_Stored dataset items_.
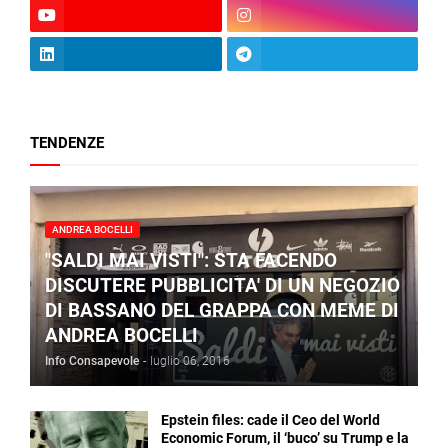
TENDENZE
ANDREA BOCELLI
"SALDI MAI VISTI": STA FACENDO
DISCUTERE PUBBLICITA' DI UN NEGOZIO
DI BASSANO DEL GRAPPA CON MEME DI
ANDREA BOCELLI
Info Consapevole
-
luglio 06, 2016
Epstein files: cade il Ceo del World
Economic Forum, il ‘buco’ su Trump e la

_GOAL OF THE EXERCISE_. All of the records above should be written out exactly, with the pictures left out.

_OUTPUT OF THE TASK_.
TENDENZE
ANDREA BOCELLI
"SALDI MAI VISTI": STA FACENDO
DISCUTERE PUBBLICITA' DI UN NEGOZIO
DI BASSANO DEL GRAPPA CON MEME DI
ANDREA BOCELLI
Info Consapevole
-
luglio 06, 2016
Epstein files: cade il Ceo del World
Economic Forum, il ‘buco’ su Trump e la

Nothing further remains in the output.